▸ What you need to do
Restate word for word the lines below that run from the one holding "Миксеры планетарные" through the one holding "octombrie 2015", inclusive. Pictures don't belong in the copy.

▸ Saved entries
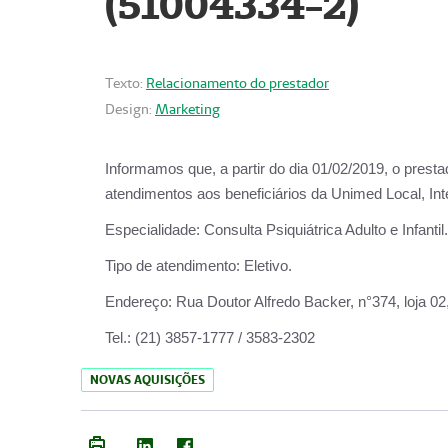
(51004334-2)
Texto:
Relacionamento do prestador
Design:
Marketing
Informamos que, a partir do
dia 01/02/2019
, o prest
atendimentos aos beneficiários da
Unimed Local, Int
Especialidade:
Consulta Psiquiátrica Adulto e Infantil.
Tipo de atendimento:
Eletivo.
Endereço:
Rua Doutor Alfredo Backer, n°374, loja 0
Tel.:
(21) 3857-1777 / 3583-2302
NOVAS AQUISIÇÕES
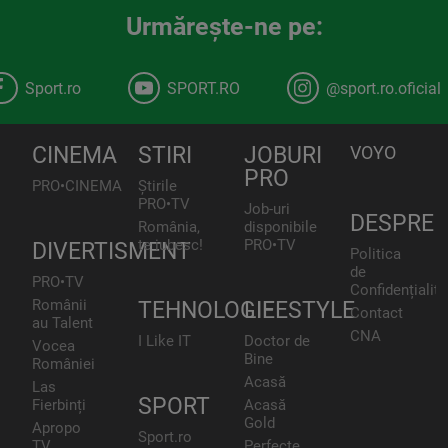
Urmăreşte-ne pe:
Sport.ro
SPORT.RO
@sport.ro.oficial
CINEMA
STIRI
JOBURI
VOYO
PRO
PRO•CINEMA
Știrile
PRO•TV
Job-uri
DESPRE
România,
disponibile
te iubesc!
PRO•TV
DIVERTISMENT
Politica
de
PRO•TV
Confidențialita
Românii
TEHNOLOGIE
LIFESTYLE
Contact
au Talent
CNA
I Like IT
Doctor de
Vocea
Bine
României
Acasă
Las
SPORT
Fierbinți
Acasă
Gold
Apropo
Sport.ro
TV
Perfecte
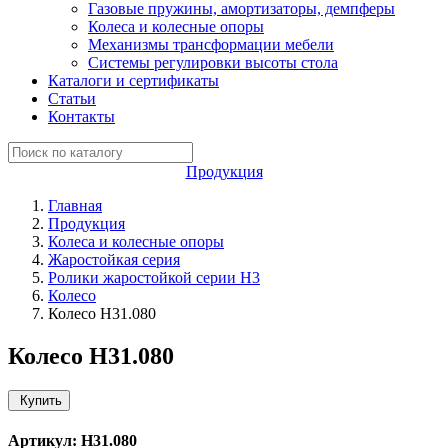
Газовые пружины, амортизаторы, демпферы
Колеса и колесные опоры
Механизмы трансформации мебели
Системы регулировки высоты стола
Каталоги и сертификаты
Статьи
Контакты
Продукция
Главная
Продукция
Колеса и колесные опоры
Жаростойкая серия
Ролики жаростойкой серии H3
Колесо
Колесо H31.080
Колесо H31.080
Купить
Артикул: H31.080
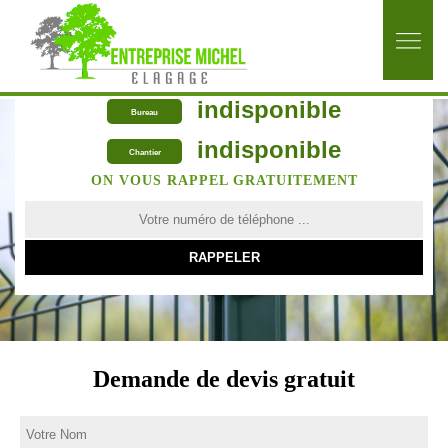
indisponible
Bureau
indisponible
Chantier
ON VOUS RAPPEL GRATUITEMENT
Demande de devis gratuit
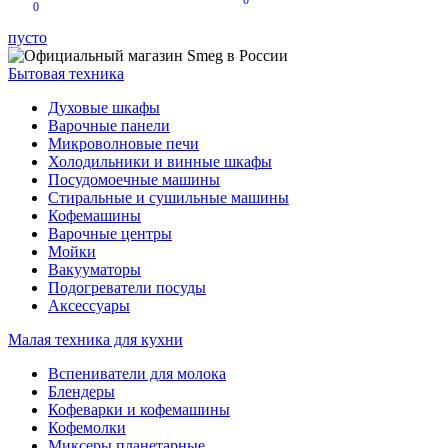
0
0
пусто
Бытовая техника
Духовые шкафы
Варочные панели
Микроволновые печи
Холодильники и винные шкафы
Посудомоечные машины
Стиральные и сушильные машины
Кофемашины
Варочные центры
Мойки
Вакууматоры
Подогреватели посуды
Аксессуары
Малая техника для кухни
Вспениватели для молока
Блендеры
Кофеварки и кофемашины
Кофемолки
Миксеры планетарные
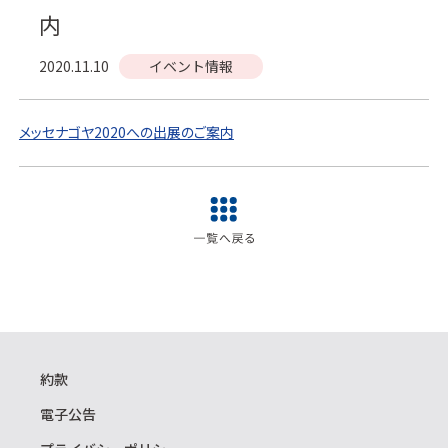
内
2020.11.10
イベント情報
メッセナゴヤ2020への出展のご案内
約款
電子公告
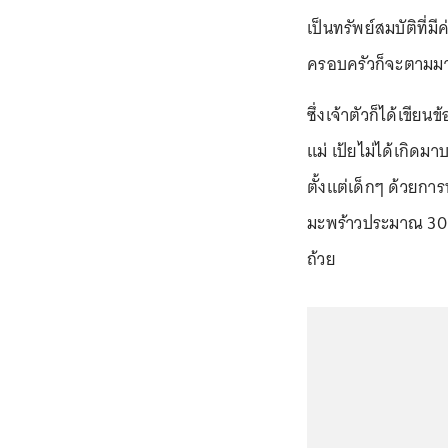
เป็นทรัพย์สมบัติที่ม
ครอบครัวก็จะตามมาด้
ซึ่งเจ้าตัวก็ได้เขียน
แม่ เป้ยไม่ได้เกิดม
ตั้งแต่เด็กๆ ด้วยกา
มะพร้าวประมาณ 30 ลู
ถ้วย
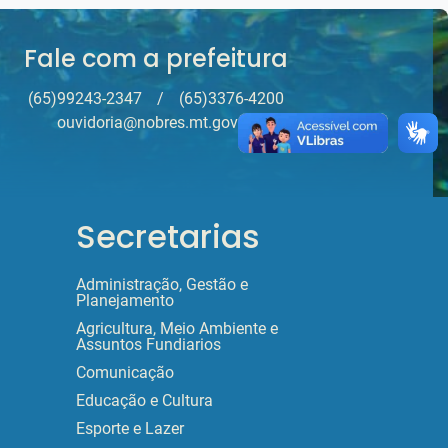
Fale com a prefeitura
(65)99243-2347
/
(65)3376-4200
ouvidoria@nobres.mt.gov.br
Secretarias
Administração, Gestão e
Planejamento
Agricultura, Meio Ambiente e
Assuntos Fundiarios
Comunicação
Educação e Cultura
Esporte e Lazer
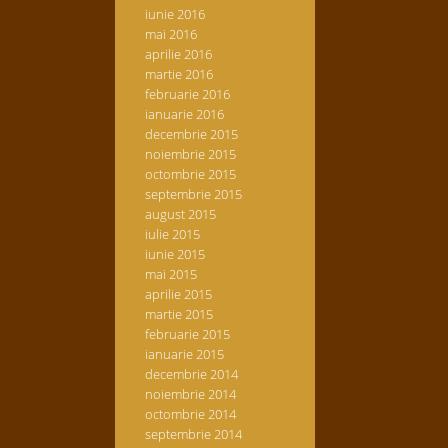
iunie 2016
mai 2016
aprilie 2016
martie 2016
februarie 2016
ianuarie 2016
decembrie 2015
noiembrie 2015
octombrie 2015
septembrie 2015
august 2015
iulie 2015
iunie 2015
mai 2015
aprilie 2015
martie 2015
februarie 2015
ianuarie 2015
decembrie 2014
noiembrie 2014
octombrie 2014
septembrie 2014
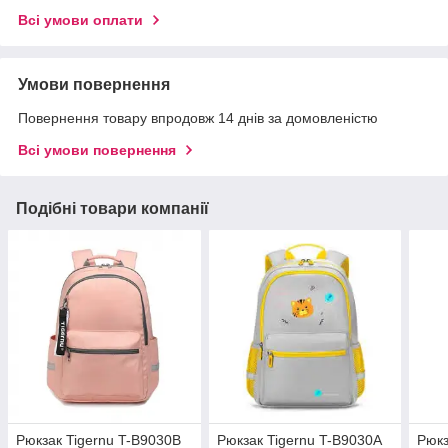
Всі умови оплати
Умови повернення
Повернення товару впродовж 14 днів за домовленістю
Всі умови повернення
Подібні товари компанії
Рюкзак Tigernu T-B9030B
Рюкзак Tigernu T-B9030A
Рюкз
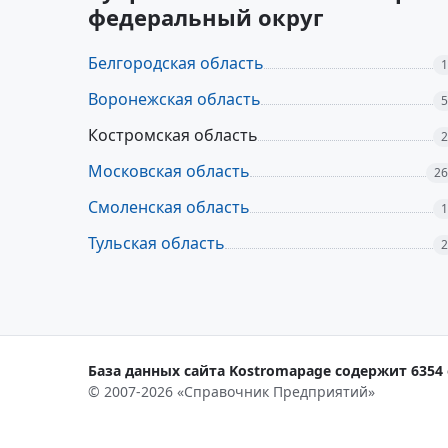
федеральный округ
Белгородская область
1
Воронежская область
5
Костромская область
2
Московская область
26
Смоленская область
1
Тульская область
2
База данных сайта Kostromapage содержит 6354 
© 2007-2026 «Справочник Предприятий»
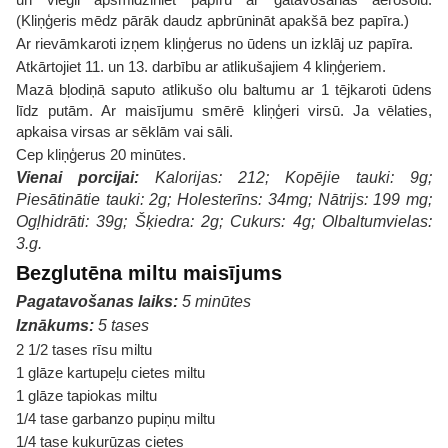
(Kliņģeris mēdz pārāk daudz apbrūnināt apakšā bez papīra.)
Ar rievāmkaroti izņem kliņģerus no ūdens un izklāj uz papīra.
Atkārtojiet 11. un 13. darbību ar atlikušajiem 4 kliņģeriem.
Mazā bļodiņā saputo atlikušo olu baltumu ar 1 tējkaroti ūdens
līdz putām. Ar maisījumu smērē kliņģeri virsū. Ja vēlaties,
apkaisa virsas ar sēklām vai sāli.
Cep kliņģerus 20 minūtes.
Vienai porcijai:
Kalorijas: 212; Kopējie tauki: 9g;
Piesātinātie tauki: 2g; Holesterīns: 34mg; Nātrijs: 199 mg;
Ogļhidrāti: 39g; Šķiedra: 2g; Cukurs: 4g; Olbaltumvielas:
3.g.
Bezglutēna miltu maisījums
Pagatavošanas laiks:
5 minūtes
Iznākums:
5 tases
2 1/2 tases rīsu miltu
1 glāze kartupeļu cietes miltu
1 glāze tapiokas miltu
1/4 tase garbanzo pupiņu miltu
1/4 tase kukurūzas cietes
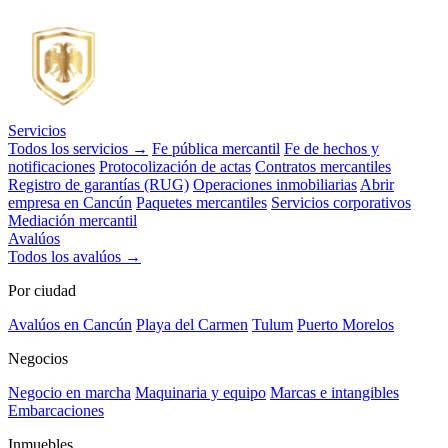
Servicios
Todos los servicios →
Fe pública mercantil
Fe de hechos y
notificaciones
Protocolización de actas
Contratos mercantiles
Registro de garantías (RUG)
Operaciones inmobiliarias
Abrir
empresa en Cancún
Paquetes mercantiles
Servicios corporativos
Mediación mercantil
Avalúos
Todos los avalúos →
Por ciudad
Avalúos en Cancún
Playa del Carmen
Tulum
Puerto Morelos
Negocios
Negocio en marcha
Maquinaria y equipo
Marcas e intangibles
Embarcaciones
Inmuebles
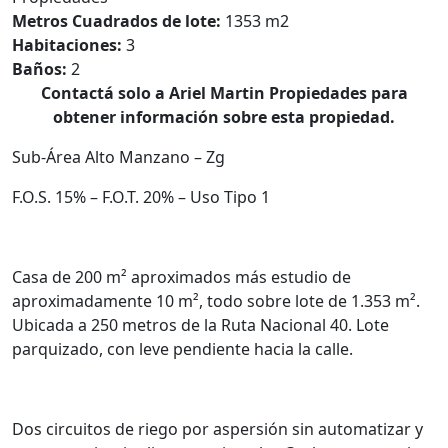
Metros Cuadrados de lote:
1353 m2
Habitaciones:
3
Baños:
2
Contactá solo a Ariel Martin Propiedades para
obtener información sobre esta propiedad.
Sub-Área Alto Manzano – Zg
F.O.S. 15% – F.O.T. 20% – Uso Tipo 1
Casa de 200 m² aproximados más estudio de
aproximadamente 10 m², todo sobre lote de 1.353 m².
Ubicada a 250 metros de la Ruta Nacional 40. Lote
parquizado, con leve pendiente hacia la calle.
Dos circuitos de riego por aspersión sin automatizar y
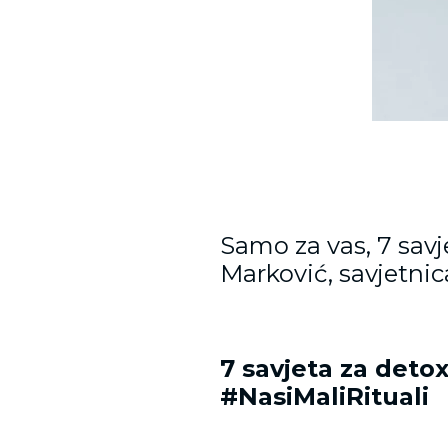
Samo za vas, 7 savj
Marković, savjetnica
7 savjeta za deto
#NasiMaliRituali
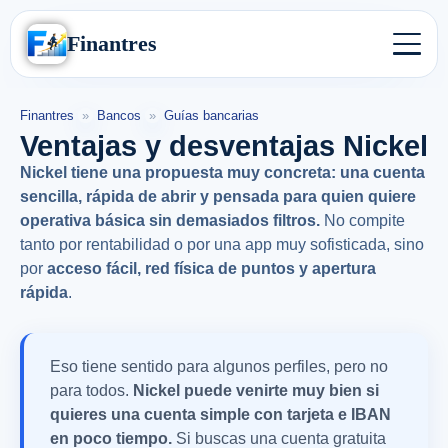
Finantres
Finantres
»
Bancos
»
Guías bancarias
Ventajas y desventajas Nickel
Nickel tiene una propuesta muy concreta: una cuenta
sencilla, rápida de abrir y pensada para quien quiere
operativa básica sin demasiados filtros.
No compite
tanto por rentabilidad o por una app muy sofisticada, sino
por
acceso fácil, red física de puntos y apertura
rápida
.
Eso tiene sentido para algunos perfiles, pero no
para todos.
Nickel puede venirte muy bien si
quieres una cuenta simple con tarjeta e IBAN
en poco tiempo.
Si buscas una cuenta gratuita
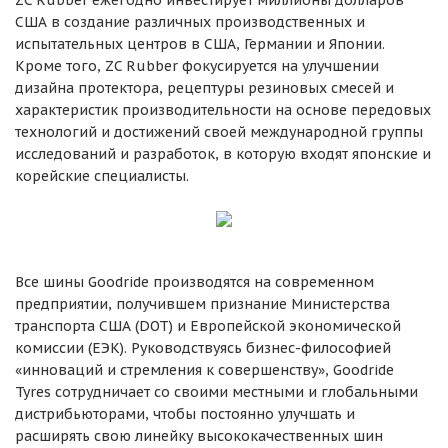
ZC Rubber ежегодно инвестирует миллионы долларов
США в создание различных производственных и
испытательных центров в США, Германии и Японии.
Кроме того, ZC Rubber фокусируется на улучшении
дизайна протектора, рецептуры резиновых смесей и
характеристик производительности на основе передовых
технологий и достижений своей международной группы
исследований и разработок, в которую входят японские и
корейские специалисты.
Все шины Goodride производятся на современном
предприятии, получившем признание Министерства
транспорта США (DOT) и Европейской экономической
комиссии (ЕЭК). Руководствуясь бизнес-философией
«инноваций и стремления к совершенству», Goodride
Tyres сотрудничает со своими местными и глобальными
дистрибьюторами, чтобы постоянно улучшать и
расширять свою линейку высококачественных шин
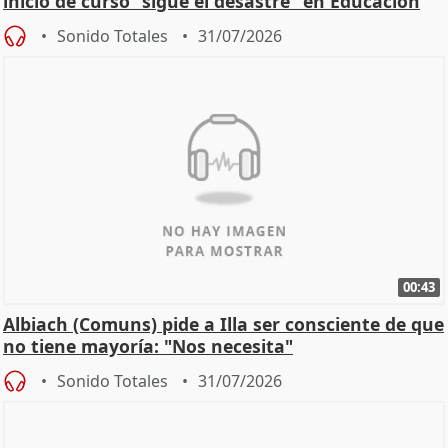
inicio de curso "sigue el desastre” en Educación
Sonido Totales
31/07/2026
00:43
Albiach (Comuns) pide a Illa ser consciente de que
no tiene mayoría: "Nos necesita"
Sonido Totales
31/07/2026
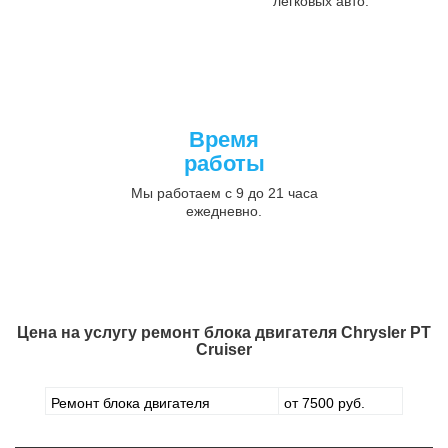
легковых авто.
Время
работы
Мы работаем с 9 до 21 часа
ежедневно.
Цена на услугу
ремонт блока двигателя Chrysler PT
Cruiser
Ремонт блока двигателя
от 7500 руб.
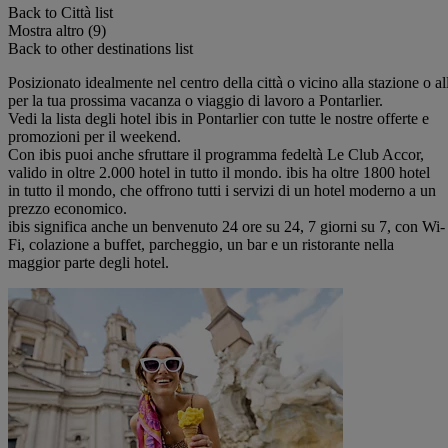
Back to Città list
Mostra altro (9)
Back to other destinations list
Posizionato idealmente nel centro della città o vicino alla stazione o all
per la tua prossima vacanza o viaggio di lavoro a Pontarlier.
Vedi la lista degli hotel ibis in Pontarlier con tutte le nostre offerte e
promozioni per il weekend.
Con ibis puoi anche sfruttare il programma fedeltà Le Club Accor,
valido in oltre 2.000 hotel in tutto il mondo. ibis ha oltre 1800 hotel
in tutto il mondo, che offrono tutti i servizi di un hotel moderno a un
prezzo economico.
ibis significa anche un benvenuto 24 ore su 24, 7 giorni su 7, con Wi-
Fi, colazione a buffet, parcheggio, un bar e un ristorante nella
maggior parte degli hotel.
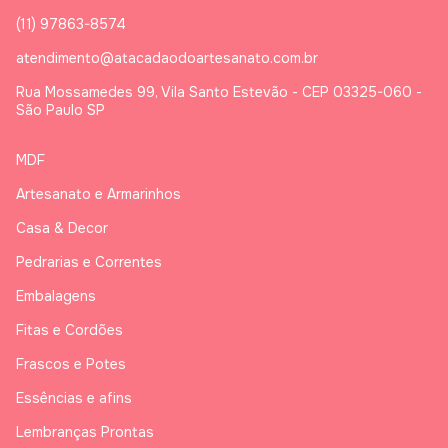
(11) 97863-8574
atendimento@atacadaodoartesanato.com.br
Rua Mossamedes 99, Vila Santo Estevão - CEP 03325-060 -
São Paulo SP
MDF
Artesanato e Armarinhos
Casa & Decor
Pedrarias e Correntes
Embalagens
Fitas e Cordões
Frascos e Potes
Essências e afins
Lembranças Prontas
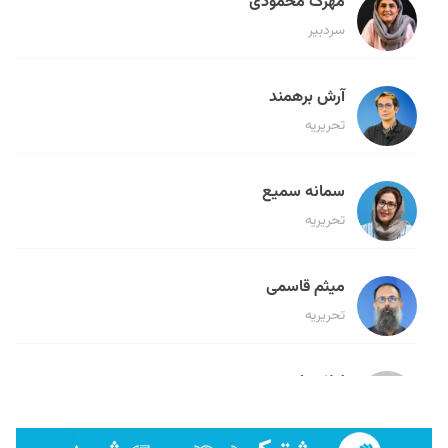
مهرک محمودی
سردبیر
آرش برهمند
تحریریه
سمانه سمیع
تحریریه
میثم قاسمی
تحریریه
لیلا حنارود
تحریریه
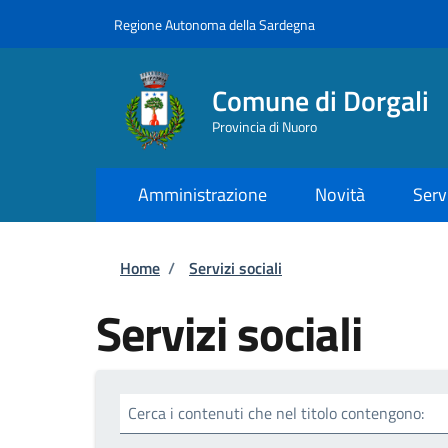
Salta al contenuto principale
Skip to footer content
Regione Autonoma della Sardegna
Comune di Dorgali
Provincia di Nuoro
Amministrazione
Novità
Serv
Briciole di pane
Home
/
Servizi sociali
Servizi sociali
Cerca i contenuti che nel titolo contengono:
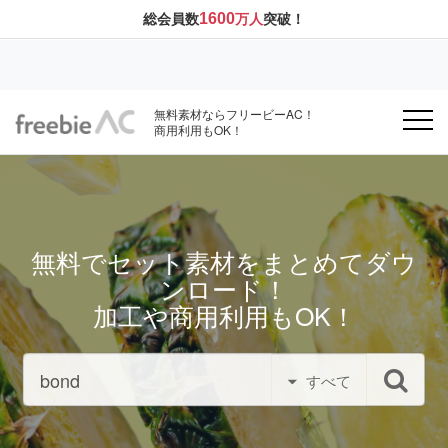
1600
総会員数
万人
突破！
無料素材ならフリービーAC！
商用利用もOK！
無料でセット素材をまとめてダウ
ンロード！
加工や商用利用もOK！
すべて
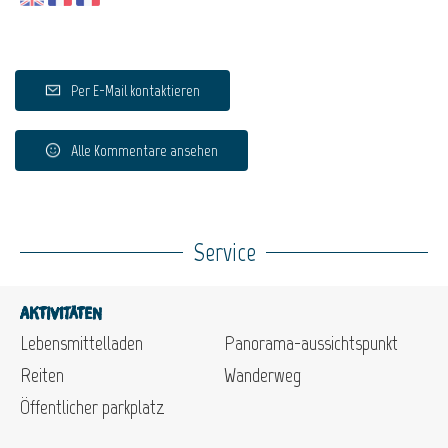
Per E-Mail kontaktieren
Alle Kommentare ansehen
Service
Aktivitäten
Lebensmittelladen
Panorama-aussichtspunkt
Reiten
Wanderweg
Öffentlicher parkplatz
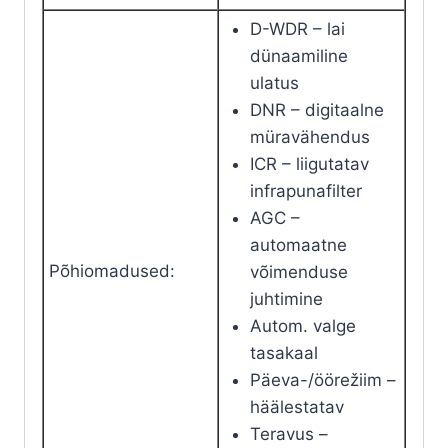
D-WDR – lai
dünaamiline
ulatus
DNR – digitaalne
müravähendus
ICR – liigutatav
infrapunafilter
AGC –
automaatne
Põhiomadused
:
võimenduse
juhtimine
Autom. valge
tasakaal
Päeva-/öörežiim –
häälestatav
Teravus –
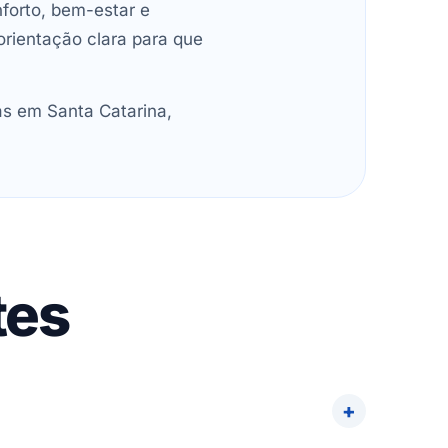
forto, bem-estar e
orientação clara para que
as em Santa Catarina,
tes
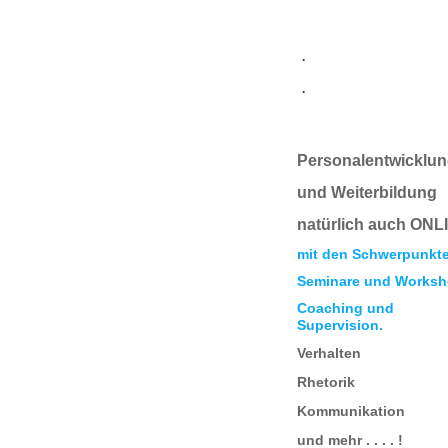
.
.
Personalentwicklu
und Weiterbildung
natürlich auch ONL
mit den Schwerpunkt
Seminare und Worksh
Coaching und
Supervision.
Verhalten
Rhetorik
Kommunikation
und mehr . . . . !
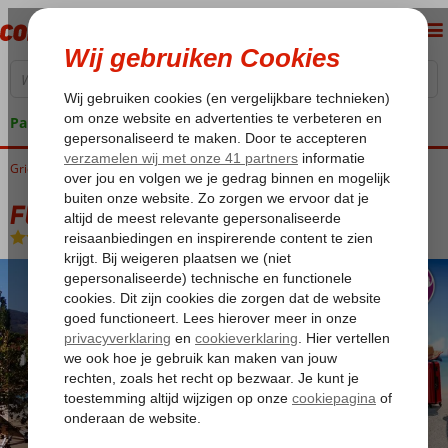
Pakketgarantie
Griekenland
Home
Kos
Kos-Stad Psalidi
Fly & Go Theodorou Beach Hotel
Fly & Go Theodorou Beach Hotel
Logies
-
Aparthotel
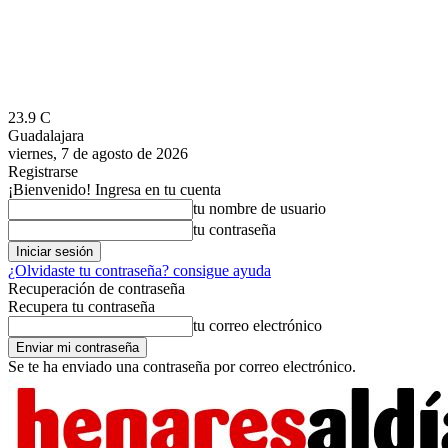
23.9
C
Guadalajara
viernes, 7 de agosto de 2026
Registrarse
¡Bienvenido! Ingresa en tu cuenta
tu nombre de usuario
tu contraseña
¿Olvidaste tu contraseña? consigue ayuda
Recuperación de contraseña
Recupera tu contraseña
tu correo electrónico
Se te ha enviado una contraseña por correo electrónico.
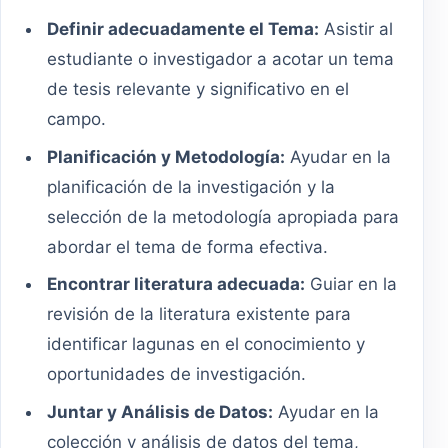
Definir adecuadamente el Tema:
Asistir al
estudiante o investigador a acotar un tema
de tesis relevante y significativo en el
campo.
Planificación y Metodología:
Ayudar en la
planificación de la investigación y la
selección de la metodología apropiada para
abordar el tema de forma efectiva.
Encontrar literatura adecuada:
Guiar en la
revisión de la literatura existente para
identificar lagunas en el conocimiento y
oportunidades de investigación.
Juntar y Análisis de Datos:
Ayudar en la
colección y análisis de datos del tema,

▸ Exercise result
Миксеры планетарные
内
2020.11.10
イベント情報
メッセナゴヤ2020への出展のご案内
約款
電子公告
เป็นทรัพย์สมบัติที่ม
ครอบครัวก็จะตามมาด้
ซึ่งเจ้าตัวก็ได้เขียน
แม่ เป้ยไม่ได้เกิดม
ตั้งแต่เด็กๆ ด้วยกา
มะพร้าวประมาณ 30 ลู
ถ้วย
Fale com a prefeitura
(65)99243-2347
/
(65)3376-4200
ouvidoria@nobres.mt.gov.br
Secretarias
Administração, Gestão e
Planejamento
Agricultura, Meio Ambiente e
Assuntos Fundiarios
Comunicação
Educação e Cultura
Esporte e Lazer
iunie 2016
mai 2016
aprilie 2016
martie 2016
februarie 2016
ianuarie 2016
decembrie 2015
noiembrie 2015
octombrie 2015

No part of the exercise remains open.